With these assets under contract and a disposition program that has produced 4.6% sales cap rates year-to-date, the SLG capital recycling program will be back in full swing. Upgrading the quality of our assets while doing it in an accretive fashion has been the backbone of our profitability over the years. We expect to see the same for this transaction.

The last piece financing was of course the issuance of approximately 9 million shares of our common stock. Our strong performance over the years allow us to use our currency to fund a portion of the purchase price. This, coupled with anticipated asset sales, should leave us with a debt to market capitalization of just 45% once the dust settles the settles, well positioned to take advantage of whatever the next opportunity might be.

While working on a high-profile M&A transaction here in Manhattan can be an exciting event, as Marc pointed out, the most exciting event about this transaction is the meaningful earnings contribution that we expect it to provide. Positive spread investing, near-term roll, substantial marked-to-market on in place rents in Manhattan, operating expense synergies, and G&A expense synergies, we expect all to provide to the meaningful accretion we expect from this transaction.

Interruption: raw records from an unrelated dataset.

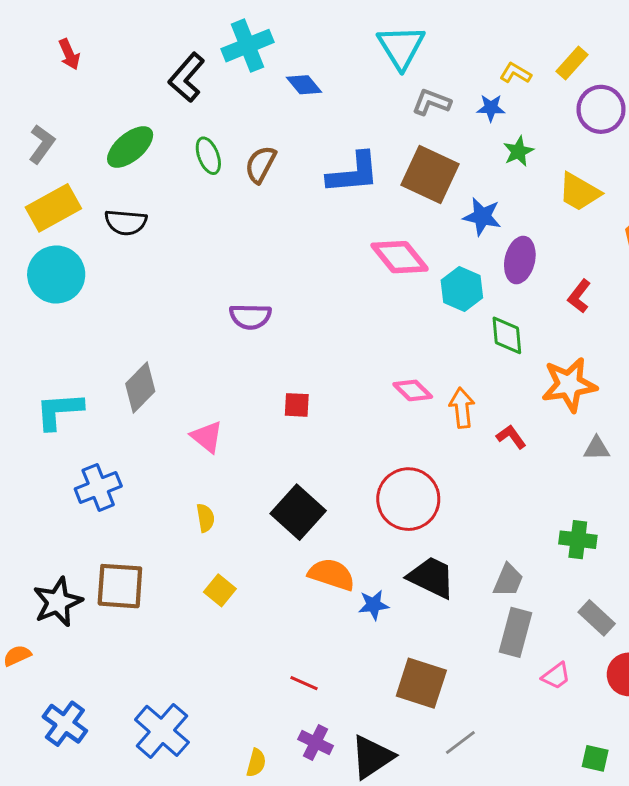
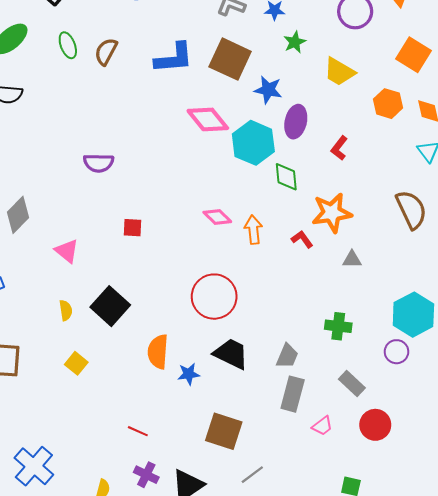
cyan hexagon: (462, 289) -> (253, 143), size x1.4
red L-shape: (511, 437) -> (302, 239), moved
black square: (298, 512) -> (110, 306), moved
orange semicircle: (331, 574) -> (158, 352), turned -104

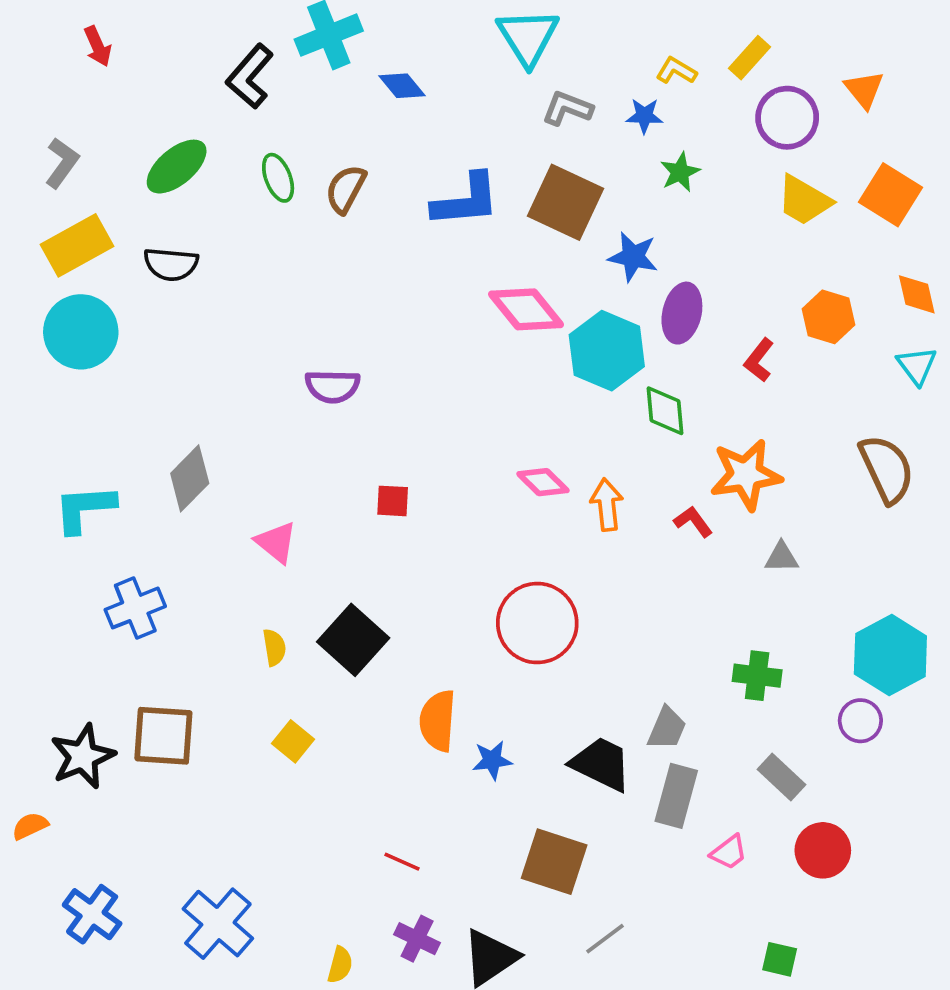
yellow trapezoid: (339, 72) -> (804, 200), moved
orange hexagon: (388, 104) -> (828, 317), moved
black trapezoid: (231, 354) -> (601, 764), moved

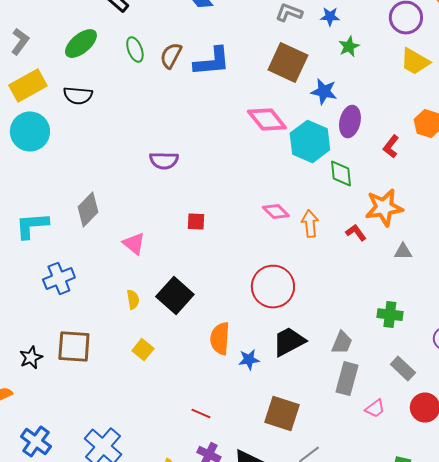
blue L-shape: (466, 200) -> (212, 62), moved
black star: (83, 756) -> (31, 358), size x0.7
black trapezoid: (601, 764) -> (289, 342), moved, turned -54

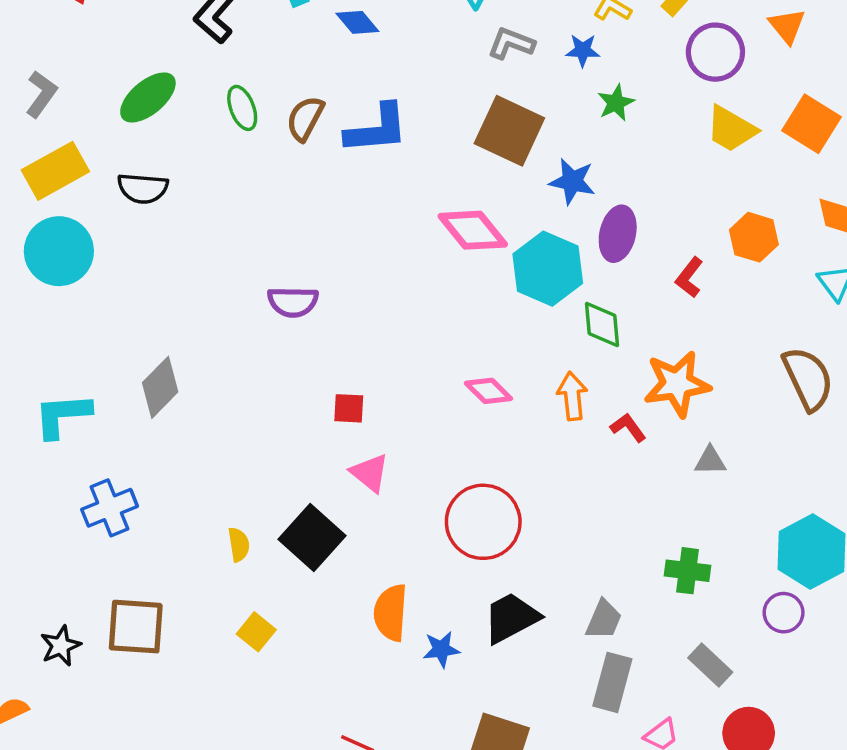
orange arrow: (310, 224) -> (572, 396), moved
pink triangle: (134, 244) -> (370, 473), moved

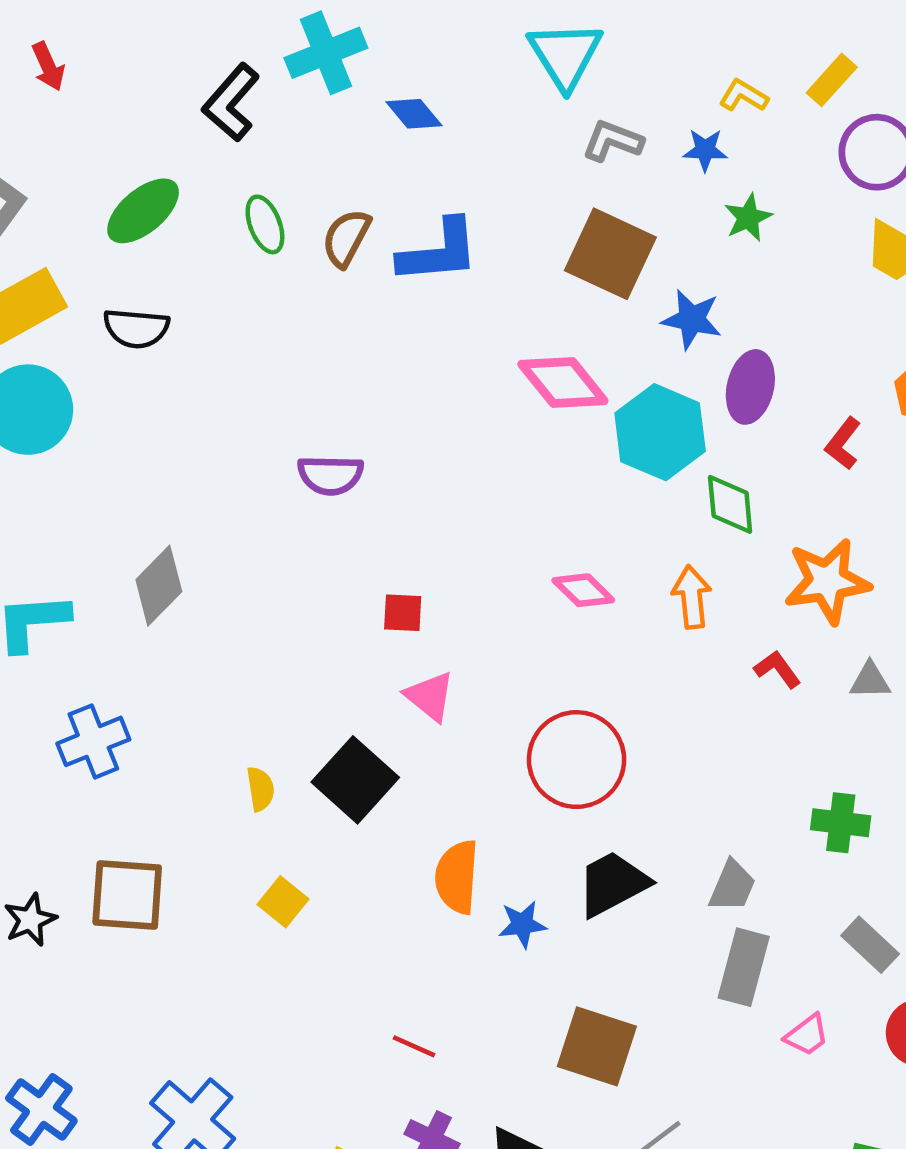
red L-shape: (628, 428) -> (777, 669), moved

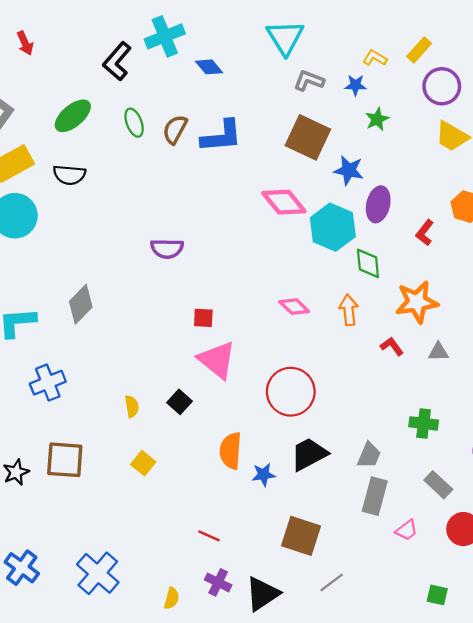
pink triangle: (430, 696) -> (217, 360), size x1.5
black square: (355, 780) -> (180, 402), size x0.6

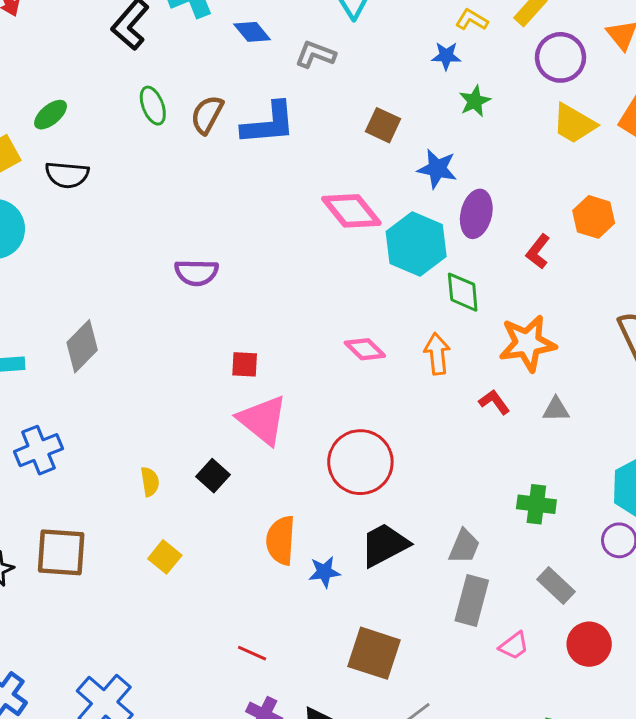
gray L-shape: (309, 81) -> (315, 54), moved
green ellipse: (73, 116) -> (51, 115), moved, size x0.7
brown square: (308, 137) -> (383, 125), size x0.6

We have initially bracketed the estimated accretion at approximately $0.20 to $0.40 per share, and we hope to have a more precise estimate as we get greater visibility on our projected closing date for the acquisition, the timing and price of our dispositions, and the final piece of our permanent debt stack. All in all, a very exciting opportunity and a very exciting acquisition for the Company. And with that, I’d like to turn over to Marc for some final thoughts.


Marc Holliday   SL Green Realty Corp. - President and CEO

Okay. I guess we pulled this call together on fairly short notice obviously. And I can tell you that everyone is pretty physically and emotionally drained right now. This was an epic effort to underwrite and structure this transaction over a three to four week period. Obviously, we were aided by the fact that the majority of the assets were in New York and we were familiar with all of those, intimately familiar with all those.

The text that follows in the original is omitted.